• [Your goal]:
Among the entries below, copy only the span from the line containing "Bupati Pemalang" through the line containing "покраснением и зудом.". Do so exactly, and skip the pictures.

• [Supplied records]:
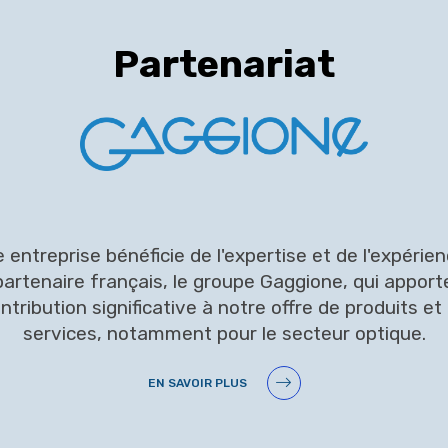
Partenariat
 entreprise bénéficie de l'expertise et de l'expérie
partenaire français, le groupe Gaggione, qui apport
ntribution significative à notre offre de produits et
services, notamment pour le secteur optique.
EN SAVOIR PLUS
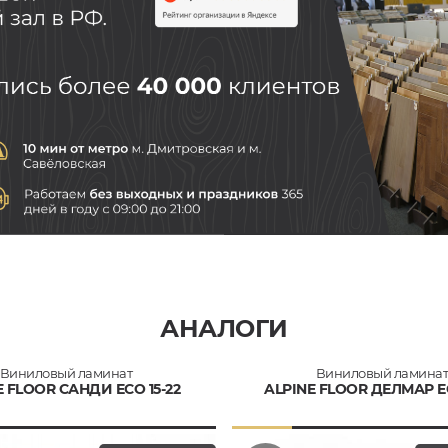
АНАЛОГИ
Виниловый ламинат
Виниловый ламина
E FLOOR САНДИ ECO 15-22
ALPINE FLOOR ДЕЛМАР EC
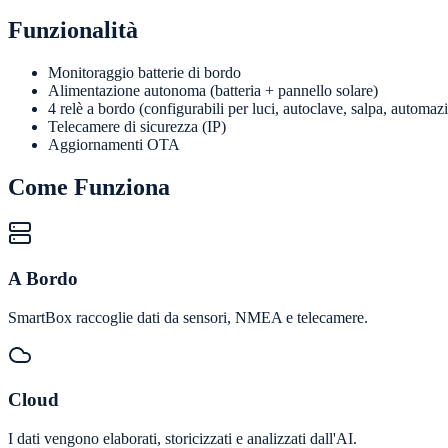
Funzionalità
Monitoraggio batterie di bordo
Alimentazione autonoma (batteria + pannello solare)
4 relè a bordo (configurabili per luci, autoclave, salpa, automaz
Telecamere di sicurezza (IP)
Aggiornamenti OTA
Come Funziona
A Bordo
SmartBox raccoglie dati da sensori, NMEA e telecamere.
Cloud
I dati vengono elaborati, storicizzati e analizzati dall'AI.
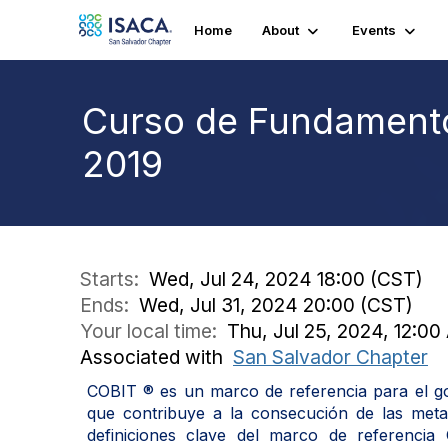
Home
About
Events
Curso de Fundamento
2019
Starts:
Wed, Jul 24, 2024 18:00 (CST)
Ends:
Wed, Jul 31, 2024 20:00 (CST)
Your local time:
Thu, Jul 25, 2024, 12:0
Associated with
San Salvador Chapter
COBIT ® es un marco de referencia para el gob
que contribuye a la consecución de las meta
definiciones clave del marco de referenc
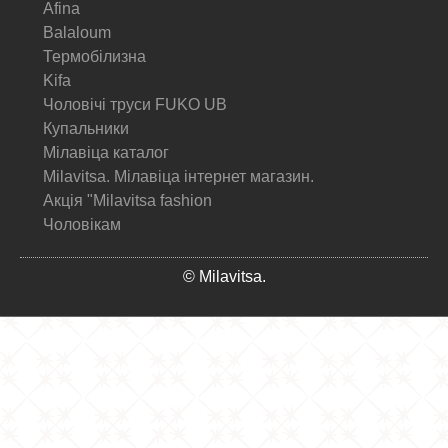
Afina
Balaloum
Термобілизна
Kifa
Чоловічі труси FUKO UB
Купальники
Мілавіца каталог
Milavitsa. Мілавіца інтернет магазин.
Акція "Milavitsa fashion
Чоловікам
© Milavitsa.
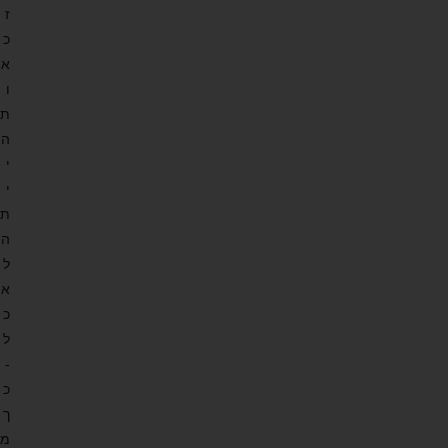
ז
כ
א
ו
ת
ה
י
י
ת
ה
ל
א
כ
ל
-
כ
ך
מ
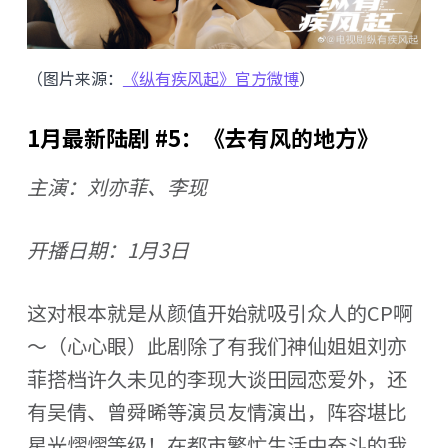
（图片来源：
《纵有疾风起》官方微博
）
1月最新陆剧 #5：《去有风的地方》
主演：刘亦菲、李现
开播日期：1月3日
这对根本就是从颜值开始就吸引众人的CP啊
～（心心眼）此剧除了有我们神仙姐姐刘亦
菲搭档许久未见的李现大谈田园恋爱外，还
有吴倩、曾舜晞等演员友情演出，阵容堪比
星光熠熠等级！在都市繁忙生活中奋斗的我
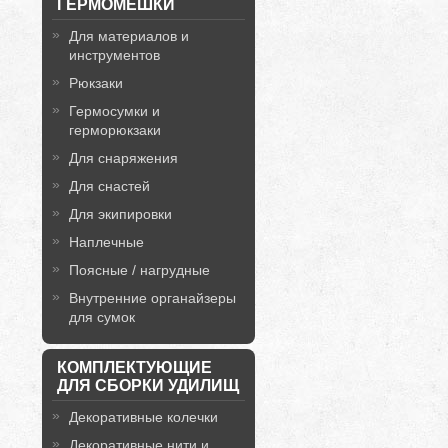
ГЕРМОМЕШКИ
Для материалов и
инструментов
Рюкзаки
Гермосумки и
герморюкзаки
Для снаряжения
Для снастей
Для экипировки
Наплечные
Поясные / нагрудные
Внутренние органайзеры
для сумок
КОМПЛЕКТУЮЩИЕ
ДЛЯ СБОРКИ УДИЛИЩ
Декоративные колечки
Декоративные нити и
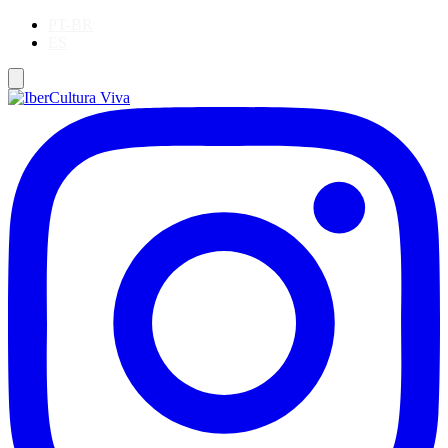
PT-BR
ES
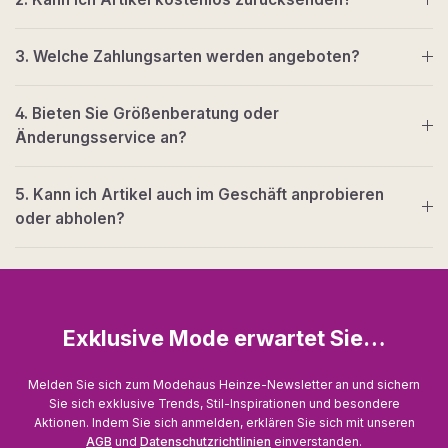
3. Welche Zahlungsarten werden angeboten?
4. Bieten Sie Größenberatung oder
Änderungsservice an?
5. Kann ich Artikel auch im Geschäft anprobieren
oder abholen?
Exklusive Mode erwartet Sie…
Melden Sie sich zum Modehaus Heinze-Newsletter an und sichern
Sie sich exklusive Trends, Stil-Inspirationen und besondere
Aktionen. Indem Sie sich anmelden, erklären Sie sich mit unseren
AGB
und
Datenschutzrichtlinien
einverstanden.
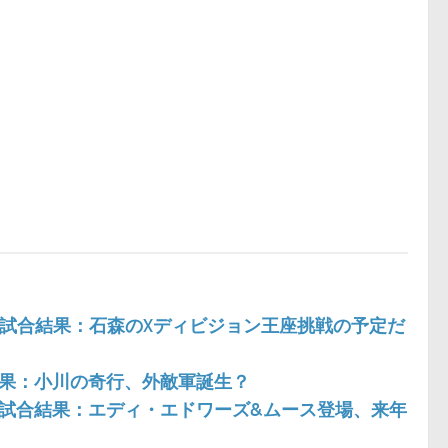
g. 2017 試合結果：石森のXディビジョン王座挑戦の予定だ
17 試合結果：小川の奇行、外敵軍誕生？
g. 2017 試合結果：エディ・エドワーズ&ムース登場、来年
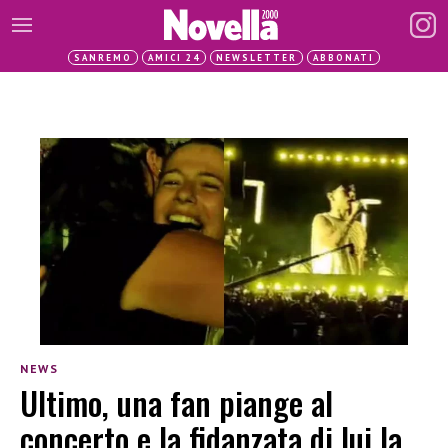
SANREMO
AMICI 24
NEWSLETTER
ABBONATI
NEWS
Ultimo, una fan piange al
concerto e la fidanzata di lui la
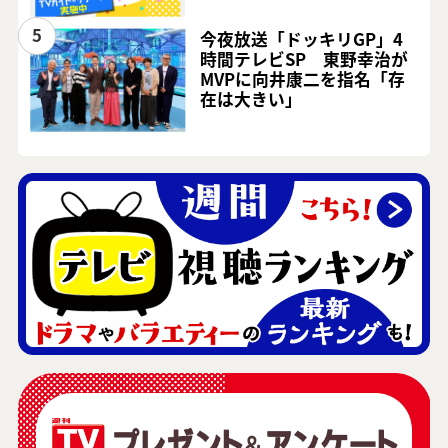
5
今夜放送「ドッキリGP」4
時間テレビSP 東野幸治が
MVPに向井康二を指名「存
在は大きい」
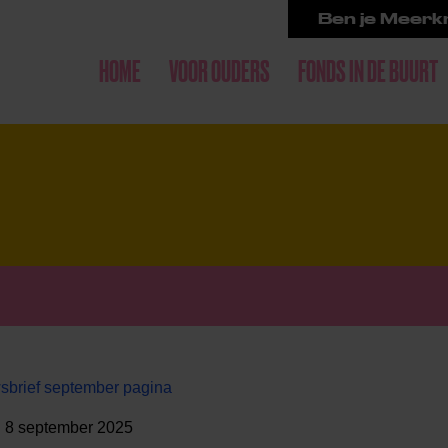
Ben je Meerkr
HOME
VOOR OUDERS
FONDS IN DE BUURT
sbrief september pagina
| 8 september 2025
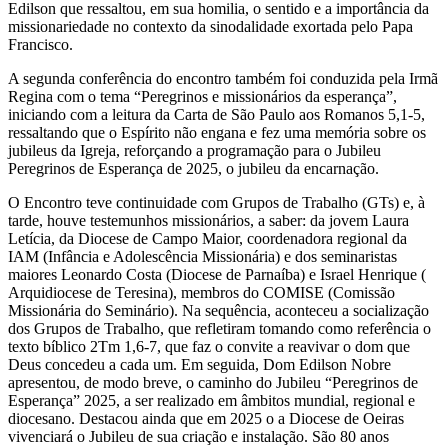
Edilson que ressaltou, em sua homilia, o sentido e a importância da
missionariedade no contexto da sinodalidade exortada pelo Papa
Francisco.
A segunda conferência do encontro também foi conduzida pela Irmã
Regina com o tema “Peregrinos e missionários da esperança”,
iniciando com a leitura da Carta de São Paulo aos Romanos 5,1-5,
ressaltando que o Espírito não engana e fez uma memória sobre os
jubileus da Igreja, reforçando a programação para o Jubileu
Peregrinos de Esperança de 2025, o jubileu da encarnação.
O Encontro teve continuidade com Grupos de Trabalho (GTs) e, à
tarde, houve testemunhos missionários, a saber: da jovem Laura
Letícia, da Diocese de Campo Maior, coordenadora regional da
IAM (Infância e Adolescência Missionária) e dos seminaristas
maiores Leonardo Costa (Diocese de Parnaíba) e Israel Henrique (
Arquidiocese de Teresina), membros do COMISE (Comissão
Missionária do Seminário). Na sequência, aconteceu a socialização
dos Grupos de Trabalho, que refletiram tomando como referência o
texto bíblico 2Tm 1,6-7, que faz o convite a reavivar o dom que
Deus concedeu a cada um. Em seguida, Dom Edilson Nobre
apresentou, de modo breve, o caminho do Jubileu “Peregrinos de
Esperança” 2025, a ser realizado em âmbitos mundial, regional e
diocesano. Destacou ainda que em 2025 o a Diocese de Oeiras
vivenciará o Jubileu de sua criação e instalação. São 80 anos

--

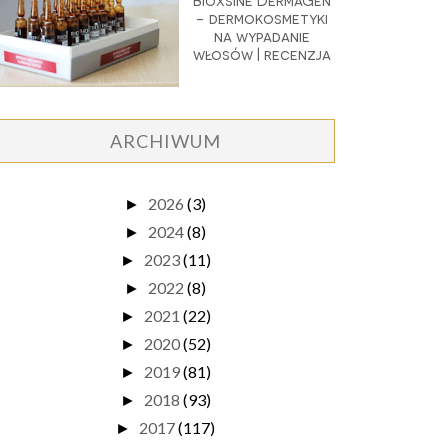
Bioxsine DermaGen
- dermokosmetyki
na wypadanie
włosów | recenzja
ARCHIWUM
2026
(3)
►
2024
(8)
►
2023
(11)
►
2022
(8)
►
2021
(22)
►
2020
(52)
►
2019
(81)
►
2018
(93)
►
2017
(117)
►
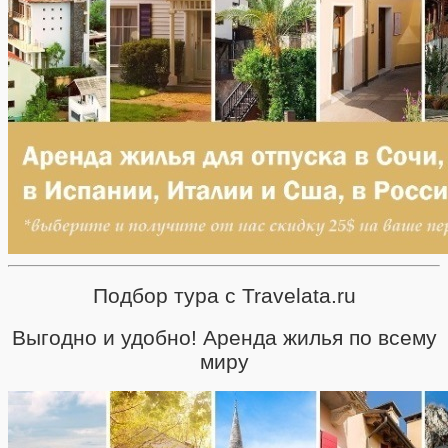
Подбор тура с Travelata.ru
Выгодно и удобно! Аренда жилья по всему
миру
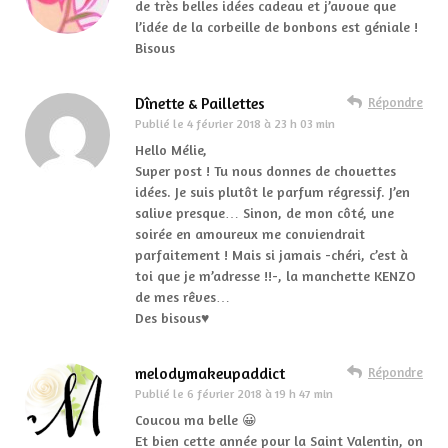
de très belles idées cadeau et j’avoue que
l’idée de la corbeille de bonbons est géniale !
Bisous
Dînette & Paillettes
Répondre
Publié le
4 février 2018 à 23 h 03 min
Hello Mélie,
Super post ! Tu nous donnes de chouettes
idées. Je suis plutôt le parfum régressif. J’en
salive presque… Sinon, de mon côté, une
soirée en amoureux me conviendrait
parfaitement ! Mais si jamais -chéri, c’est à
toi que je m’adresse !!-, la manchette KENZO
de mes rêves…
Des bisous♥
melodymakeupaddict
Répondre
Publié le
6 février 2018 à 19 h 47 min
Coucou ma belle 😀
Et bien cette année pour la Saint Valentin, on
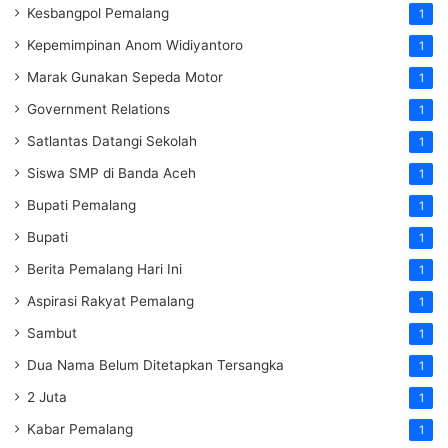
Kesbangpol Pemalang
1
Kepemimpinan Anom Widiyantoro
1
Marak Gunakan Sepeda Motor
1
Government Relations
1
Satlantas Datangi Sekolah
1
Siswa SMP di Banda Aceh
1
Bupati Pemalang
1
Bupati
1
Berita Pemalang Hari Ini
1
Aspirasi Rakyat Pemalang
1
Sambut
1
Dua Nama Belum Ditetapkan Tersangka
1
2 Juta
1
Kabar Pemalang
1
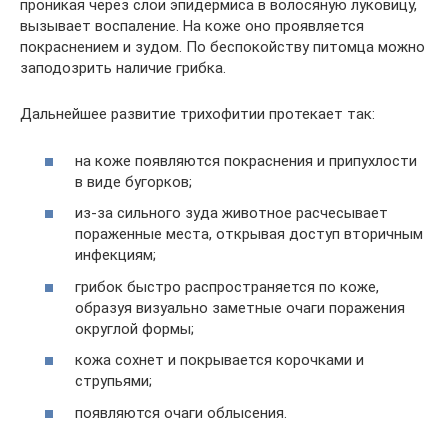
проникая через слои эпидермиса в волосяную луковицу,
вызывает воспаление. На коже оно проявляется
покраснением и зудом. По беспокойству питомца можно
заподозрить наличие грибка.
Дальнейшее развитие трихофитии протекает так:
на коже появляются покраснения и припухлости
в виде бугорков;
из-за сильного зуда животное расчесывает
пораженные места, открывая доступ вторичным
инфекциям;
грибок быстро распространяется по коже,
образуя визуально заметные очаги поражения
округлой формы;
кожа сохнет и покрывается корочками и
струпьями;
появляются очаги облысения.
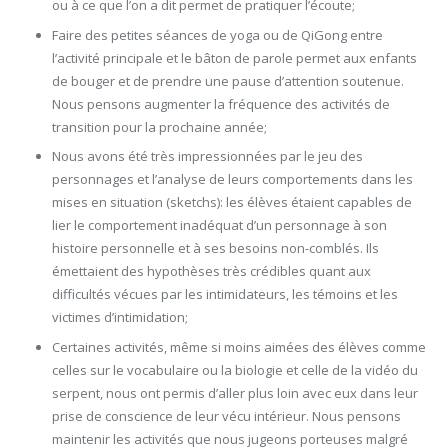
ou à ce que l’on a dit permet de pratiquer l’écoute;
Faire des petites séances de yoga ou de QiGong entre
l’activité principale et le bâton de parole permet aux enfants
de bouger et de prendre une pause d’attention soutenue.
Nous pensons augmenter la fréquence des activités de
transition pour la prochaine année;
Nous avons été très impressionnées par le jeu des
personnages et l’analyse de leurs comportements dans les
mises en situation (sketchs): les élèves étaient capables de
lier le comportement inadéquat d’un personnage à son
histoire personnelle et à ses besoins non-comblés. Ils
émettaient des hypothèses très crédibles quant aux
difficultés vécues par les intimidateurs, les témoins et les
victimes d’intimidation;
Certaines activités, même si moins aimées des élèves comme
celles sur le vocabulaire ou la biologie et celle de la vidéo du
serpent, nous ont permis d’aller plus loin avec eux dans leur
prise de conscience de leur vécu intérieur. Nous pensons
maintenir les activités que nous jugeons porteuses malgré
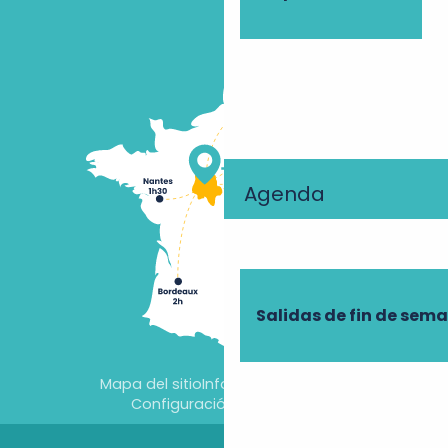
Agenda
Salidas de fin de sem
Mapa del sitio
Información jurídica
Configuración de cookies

• [Output for this exercise]:
Bupati Pemalang
1
Bupati
1
Berita Pemalang Hari Ini
1
Aspirasi Rakyat Pemalang
1
Sambut
1
Dua Nama Belum Ditetapkan Tersangka
1
2 Juta
1
Kabar Pemalang
1
проникая через слои эпидермиса в волосяную луковицу,
вызывает воспаление. На коже оно проявляется
покраснением и зудом. По беспокойству питомца можно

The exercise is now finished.